Actually, Doug Ingle of Iron Butterfly played not a Hammond organ, but a Farfisa, same as Ray Manzarek of the doors (lower case their choice, not my mistake). That’s one reason they both sound so cheezy ;-) . The drum solo in "In-A-Gadda-Da-Vida" a good one? Ay carumba!

Forgive me, but I’m not positive what constitutes "Classic Rock". Is it the Rock music that was played on the radio in the 70’s? If so, I’m not sick of it because I never liked or listened to it when it was new. I’m not special in that way; all the musicians I have ever known felt and feel the same way. There are of course exceptions, such as Fleetwood Mac and a few others. I do know what constitutes "Arena Rock" (1980’s, right?), and find that "music" particularly unlistenable. To each his own!

A lot of Rock music is so 1-dimensional that it doesn't stand up well to repeated listenings, and so trendy that it doesn't age well. Music that is immediately assessable tends to wear out its' welcome sooner than does that which takes numerous listenings to fully absorb and appreciate. I won't mention any names here, as the distinction between the two groups are very personal. I have some albums which are still revealing themselves to me, even after many, many listenings. Classical music (and to a lesser extent, imo, Jazz) is inherently music of that sort.

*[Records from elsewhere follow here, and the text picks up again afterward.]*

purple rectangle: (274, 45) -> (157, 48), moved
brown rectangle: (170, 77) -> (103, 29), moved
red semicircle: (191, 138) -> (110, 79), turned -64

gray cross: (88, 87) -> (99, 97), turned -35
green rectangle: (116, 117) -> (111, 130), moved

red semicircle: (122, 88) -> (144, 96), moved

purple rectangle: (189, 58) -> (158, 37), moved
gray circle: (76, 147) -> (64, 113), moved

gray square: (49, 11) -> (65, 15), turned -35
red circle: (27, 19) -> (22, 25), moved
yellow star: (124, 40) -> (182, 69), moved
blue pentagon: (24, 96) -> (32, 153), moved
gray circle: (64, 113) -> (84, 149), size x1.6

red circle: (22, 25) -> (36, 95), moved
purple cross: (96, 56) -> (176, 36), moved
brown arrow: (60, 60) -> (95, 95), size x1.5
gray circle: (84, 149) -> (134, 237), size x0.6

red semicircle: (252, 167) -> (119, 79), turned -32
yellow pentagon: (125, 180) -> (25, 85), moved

I've gotta fever and the only cure is cowbell. Yes of course, who can listen to the same era of popular music over and over. Western culture has create music from the 11th century up till now. Gregorian Chant, Monteverdi, Bach, Zelenka, Handel, etc... I then listened to early Allman Brothers for the first time in 35 years and it sounded fresh.

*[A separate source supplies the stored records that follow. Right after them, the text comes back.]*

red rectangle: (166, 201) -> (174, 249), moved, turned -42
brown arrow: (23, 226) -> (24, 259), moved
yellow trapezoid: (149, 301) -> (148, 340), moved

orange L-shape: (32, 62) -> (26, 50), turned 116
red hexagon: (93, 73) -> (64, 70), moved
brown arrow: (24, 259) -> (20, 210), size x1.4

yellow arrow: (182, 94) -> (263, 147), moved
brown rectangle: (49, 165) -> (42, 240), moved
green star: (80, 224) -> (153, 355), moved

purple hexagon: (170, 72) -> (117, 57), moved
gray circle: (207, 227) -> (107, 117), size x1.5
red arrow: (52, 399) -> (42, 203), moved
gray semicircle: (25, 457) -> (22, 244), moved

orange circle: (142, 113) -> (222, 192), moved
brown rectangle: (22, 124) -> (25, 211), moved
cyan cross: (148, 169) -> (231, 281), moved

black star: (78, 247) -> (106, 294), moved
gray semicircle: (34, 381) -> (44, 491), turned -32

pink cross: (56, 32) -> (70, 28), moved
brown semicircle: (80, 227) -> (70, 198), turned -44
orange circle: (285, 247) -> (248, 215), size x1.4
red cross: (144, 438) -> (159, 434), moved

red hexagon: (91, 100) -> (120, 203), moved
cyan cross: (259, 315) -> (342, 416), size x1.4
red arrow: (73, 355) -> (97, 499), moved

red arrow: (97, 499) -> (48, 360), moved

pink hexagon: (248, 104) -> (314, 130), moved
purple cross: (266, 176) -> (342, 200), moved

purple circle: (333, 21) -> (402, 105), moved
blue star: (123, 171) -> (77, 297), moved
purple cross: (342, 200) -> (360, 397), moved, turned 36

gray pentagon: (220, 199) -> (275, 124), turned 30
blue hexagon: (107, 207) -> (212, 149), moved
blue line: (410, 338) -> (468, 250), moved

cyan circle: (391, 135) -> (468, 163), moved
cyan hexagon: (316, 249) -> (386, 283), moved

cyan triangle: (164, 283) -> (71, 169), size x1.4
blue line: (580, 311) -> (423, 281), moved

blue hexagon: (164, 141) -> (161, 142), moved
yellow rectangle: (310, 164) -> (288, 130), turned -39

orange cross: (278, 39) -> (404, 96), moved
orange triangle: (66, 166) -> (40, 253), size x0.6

I think @tablejockey came closest to where I am when he mention the music that inspired it-
* the Chicago electric blues and some of the early UK electric blues players (Mayall, or early Peter Green, who turned in a variety of directions, including later, much more famous bands like Fleetwood Mac, Free during the Kossoff era (pre-Bad Company), Cream, and other classic rock staples;
* the precursor bands, and those that never achieved the fame or made it onto the classic rock playlist, including a lot of more obscure bands (Blackwater Park’s Dirt Box; Krokodil, An Invisible World; Black Cat Bones, Barbed Wire Sandwich; Atomic Rooster, Death Walks Behind You; Leaf Hound, Growers of Mushroom; Lucifer’s Friend, S/T; Flower Travellin’ Band, Satori; Blues Creation, Demon & Eleven Children);
*the proto-bands that were genre defining (early Sabbath on UK Swirl, Tull’s Stand Up rather than Aqualung), genre-blending (Funkadelic- mixing hard psych and funk), or simply time warp stuff (Spirit’s Twelve Dreams).
* psych folk (the 3 peak albums by Fairport Convention), Roy Harper’s Stormcock (featuring Jimmy Page), Trees or Comus, deeper prog beyond YES and ELP (Cressida Asylum), Triumvirat, Patto (both albums): Bachdenkel, Stalingrad).

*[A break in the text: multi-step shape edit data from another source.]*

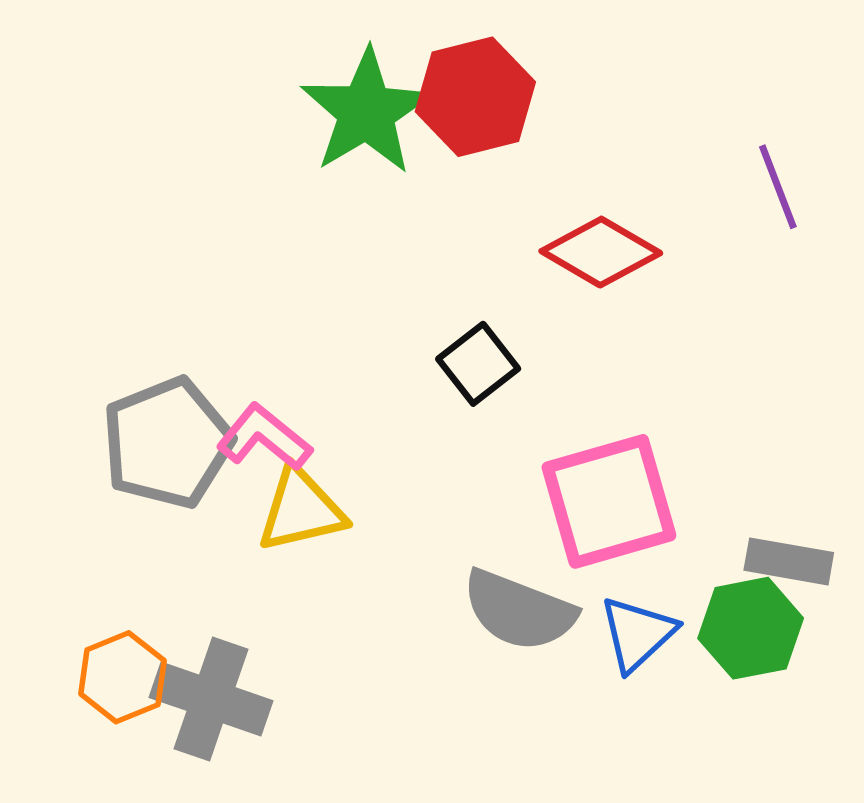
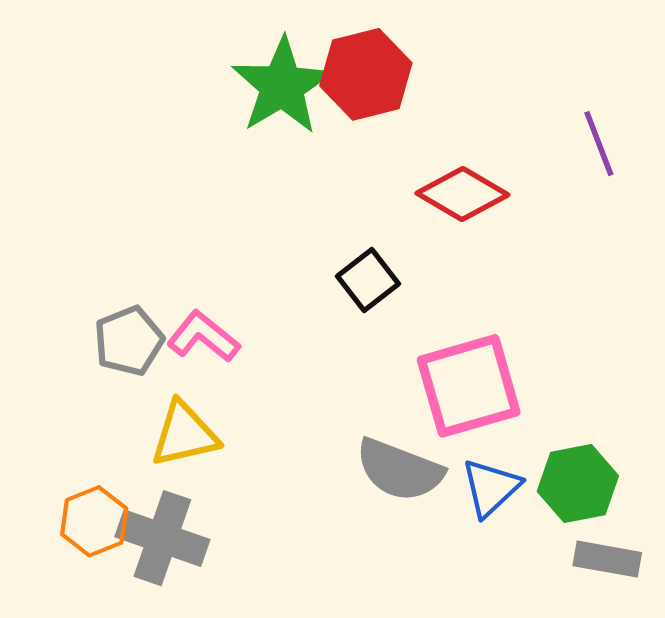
gray pentagon: (167, 443) -> (129, 341), size x0.7
yellow triangle: (301, 510) -> (184, 434), moved
gray rectangle: (789, 561) -> (607, 559), moved

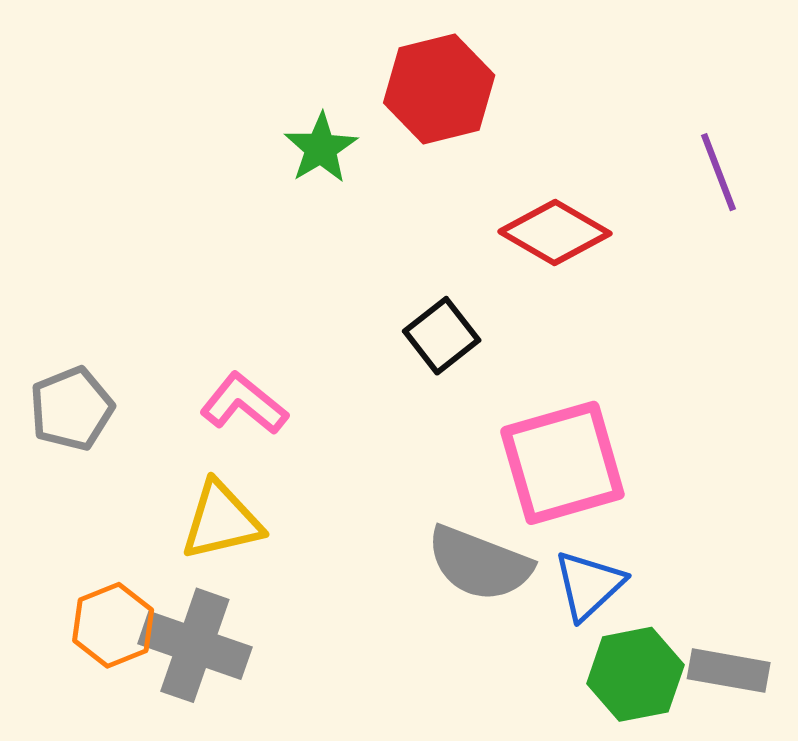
green star: (282, 86) -> (321, 148), moved, size x0.6
gray pentagon: (129, 341) -> (72, 409), moved
green hexagon: (578, 484) -> (635, 674), moved

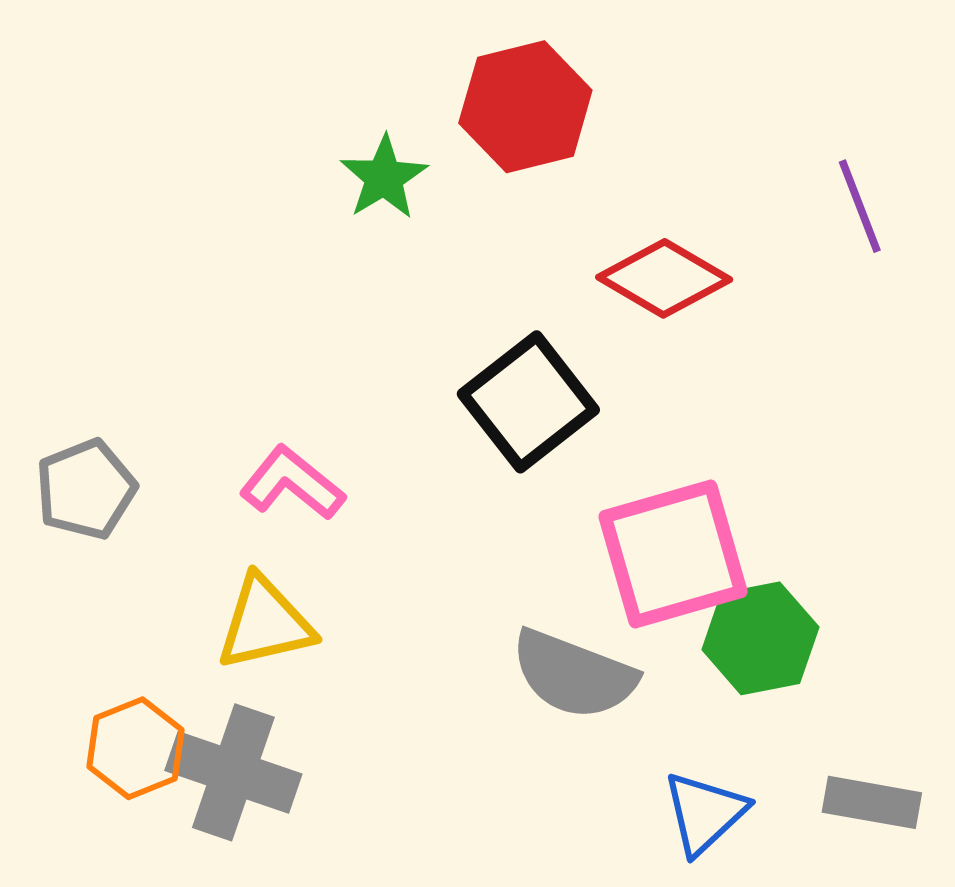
black square: (442, 336) -> (528, 402), size x1.5
blue triangle: (589, 585) -> (705, 813), moved
green hexagon: (635, 674) -> (760, 638), moved

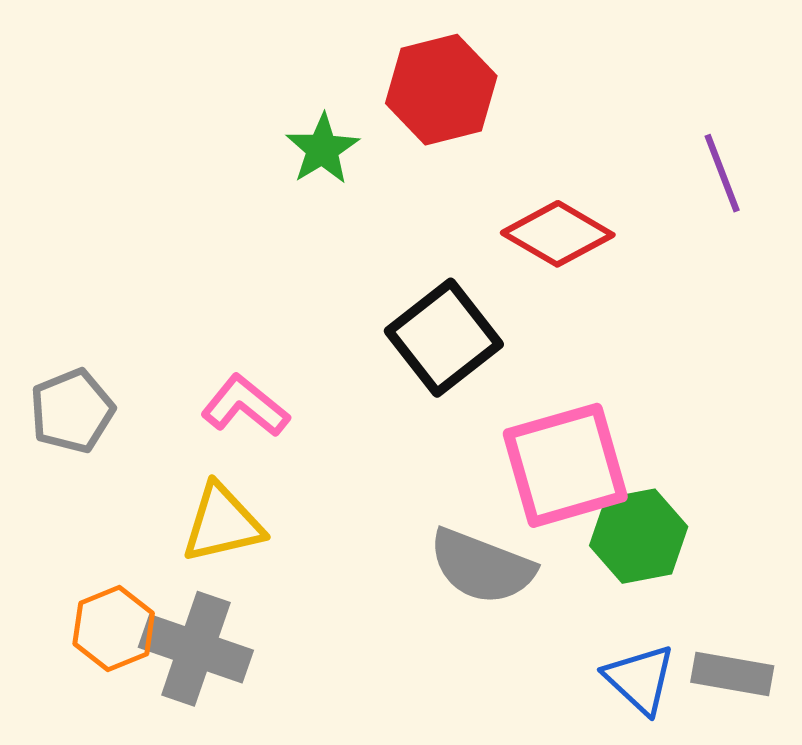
blue triangle: (705, 813) -> (640, 679), moved, turned -34

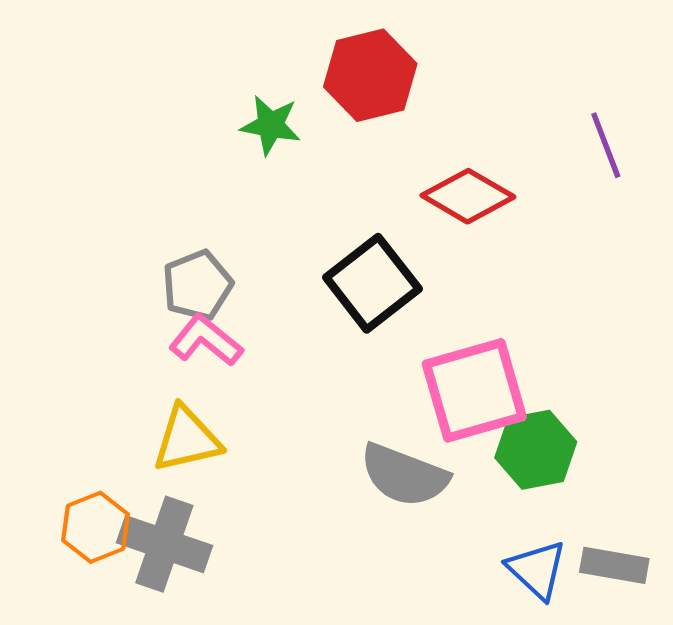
green star: (322, 149) -> (271, 125), turned -30
gray pentagon: (72, 411) -> (197, 285), moved

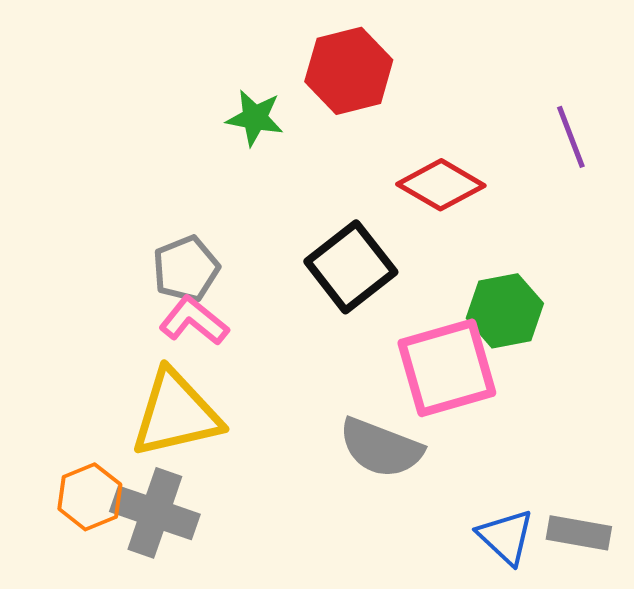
yellow triangle: (187, 439) -> (176, 414), size x1.4
green hexagon: (536, 450) -> (505, 311), moved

There are a million bands that were briefly known or only known in a certain part of the world who were playing during the era and are worth exploring.
I will occasionally put on a track from the well-worn warhorses (I prefer Sabbath’s first album over virtually all the others for its slow sludgy grind) or Cream (sadly, the best recording of them live, at the Grande Ballroom, remains a bootleg) or Mountain (great band, now virtually forgotten beyond the radio staple Mississippi Queen).
That era - from ’67 to the early-mid’70s (my cut off is earlier than the radio format) was rich with possibility in an era where hard rock was one element of the sound that was not yet hardened into a rigid genre.